State the number of lines below in which the word "Work" appears. Nothing else belongs in the answer.

▼▼▼

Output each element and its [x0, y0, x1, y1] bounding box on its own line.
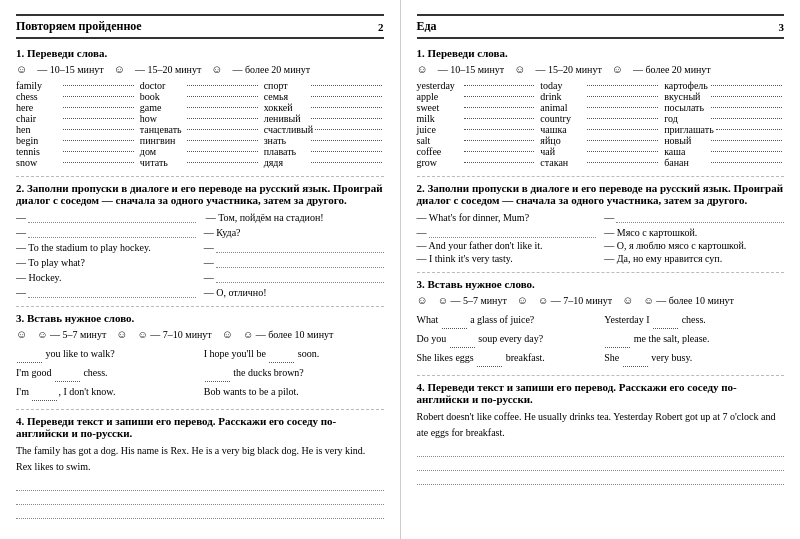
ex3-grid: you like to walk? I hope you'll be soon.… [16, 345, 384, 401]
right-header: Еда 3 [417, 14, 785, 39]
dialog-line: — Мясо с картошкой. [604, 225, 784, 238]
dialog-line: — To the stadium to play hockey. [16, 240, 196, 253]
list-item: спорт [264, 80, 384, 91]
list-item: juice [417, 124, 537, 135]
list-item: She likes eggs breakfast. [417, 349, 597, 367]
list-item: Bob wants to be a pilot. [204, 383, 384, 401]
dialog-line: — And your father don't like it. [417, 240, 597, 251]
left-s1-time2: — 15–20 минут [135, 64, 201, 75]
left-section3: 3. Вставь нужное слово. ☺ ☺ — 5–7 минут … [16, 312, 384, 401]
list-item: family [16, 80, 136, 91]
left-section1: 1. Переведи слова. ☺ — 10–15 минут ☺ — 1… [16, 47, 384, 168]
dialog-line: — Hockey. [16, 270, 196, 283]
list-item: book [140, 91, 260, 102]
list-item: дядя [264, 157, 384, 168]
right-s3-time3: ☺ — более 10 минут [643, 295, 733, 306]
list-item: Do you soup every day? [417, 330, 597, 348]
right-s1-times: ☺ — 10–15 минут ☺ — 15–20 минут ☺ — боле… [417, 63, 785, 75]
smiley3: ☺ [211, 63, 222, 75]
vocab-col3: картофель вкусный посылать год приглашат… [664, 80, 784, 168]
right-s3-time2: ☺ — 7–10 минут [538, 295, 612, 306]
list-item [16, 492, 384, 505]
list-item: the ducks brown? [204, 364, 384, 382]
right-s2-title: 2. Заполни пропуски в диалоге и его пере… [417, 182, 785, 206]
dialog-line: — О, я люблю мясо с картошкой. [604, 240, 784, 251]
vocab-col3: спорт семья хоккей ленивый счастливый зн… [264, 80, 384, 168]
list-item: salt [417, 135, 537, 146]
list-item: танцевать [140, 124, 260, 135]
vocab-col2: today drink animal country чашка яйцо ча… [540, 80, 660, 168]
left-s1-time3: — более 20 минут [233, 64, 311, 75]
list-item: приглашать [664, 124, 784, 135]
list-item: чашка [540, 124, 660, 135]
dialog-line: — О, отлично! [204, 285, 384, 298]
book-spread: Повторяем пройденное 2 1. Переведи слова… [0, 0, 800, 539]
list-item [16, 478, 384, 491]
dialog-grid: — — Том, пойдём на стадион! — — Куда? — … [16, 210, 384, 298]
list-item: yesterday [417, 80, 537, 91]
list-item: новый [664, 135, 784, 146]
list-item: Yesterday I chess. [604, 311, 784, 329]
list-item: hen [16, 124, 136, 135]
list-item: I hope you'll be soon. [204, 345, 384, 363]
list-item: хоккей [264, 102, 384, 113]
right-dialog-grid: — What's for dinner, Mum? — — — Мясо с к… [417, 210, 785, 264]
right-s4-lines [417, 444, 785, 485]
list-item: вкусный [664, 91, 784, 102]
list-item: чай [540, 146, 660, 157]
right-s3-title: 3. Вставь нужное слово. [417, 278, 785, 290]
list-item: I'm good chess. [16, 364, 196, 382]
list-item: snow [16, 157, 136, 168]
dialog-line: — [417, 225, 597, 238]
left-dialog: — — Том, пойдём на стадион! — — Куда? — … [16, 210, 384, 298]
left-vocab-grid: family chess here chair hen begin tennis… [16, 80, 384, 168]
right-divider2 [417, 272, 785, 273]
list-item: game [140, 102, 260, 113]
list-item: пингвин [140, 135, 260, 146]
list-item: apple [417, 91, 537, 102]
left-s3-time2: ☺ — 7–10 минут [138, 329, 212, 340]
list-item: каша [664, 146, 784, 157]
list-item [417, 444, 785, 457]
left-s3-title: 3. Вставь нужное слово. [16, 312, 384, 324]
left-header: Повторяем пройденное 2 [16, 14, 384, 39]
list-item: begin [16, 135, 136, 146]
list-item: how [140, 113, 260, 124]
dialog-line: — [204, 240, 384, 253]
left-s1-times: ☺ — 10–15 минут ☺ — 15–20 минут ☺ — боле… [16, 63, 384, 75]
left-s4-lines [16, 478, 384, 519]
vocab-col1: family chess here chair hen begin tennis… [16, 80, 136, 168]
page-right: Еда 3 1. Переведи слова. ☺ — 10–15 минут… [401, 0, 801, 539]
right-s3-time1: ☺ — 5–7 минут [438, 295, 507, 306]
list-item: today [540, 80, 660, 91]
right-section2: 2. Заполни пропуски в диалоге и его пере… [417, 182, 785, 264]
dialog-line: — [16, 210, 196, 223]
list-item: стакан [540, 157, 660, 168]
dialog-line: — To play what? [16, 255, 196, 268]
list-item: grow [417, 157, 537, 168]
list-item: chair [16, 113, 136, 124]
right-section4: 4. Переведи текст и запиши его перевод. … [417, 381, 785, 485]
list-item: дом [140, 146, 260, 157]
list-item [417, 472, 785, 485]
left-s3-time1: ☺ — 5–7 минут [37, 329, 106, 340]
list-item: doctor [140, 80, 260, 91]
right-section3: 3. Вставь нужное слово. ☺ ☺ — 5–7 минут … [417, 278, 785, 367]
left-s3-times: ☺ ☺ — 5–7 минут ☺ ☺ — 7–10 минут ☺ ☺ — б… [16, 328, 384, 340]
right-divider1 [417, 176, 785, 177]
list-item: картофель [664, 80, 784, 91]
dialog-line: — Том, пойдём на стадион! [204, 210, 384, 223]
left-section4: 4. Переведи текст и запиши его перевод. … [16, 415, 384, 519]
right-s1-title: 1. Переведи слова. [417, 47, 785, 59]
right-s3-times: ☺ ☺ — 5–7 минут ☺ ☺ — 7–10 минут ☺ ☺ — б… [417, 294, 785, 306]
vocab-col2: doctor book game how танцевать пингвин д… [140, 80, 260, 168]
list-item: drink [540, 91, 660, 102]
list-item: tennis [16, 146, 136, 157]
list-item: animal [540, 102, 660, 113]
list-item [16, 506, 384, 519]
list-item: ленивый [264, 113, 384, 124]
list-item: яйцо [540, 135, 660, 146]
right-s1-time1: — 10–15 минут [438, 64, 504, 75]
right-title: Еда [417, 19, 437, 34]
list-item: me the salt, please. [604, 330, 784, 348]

▲▲▲
▼▼▼

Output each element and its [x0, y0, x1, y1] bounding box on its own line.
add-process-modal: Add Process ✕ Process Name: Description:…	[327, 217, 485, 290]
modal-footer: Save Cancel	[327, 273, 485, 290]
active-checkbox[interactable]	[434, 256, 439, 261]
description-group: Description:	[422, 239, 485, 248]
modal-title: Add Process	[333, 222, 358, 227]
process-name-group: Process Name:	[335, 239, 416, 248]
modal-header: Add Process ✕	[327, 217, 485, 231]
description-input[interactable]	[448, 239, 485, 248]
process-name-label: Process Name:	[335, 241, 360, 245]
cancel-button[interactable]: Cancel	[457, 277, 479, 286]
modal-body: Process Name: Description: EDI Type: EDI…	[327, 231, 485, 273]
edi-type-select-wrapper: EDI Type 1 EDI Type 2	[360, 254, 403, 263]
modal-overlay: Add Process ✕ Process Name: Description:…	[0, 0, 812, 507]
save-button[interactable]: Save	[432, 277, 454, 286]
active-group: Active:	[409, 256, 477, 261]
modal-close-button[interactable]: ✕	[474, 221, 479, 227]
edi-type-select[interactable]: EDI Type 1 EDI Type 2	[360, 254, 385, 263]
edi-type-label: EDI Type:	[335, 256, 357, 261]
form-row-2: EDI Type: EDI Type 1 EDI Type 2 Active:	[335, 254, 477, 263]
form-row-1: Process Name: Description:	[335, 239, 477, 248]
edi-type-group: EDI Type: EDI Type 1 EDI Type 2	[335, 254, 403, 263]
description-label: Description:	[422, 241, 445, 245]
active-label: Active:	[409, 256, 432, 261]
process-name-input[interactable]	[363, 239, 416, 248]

▲▲▲
▼▼▼

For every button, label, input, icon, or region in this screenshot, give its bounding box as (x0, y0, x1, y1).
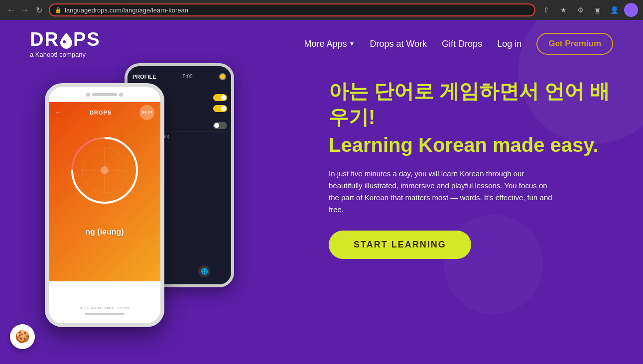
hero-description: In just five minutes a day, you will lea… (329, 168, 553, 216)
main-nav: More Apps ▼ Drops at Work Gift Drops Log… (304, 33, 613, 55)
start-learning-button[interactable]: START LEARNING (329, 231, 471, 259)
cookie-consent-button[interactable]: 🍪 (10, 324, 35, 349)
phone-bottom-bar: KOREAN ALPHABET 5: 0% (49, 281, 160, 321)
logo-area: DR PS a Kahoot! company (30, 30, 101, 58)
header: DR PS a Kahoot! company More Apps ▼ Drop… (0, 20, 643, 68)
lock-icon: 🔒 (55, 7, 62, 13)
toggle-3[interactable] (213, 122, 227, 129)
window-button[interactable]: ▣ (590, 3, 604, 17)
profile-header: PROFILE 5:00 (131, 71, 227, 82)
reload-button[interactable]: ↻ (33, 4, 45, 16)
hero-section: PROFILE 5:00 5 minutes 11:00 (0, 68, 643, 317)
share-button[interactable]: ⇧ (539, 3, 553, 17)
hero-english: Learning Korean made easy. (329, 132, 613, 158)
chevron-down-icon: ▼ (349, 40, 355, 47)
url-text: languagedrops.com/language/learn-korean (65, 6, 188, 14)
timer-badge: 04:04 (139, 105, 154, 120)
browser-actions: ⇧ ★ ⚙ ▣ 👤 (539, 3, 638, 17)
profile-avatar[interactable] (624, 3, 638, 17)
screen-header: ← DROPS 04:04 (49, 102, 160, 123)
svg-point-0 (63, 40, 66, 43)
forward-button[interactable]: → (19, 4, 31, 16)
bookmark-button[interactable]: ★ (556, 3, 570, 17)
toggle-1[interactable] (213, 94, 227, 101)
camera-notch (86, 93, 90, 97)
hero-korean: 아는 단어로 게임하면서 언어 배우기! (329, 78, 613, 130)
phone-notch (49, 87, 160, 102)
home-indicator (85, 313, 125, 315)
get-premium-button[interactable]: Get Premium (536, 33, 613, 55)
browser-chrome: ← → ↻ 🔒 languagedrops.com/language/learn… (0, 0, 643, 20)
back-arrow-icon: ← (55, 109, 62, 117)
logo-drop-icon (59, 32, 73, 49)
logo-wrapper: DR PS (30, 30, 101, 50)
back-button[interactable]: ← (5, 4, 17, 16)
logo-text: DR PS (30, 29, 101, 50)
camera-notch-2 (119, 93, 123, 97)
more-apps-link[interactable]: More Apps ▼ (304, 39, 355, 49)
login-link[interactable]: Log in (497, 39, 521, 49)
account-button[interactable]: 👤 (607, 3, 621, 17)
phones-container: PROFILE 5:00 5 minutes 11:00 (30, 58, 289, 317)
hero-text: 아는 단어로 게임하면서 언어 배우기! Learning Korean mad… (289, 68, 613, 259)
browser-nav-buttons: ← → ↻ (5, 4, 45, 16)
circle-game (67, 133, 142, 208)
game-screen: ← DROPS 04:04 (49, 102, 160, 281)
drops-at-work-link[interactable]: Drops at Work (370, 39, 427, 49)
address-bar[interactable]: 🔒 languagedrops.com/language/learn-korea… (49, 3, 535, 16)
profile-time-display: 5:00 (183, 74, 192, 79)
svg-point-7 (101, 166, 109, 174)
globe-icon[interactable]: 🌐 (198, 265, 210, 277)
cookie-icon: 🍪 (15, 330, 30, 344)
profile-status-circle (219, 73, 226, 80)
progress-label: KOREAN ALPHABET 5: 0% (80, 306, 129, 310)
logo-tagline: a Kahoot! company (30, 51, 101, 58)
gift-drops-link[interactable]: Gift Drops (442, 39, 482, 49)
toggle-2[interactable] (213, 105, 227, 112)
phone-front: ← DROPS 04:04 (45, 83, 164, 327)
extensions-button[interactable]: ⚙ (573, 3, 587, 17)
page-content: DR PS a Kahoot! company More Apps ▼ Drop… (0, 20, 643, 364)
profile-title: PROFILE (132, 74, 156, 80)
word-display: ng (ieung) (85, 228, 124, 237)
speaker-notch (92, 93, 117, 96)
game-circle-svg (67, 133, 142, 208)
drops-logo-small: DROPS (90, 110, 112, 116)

▲▲▲

### [Answer for the task]
2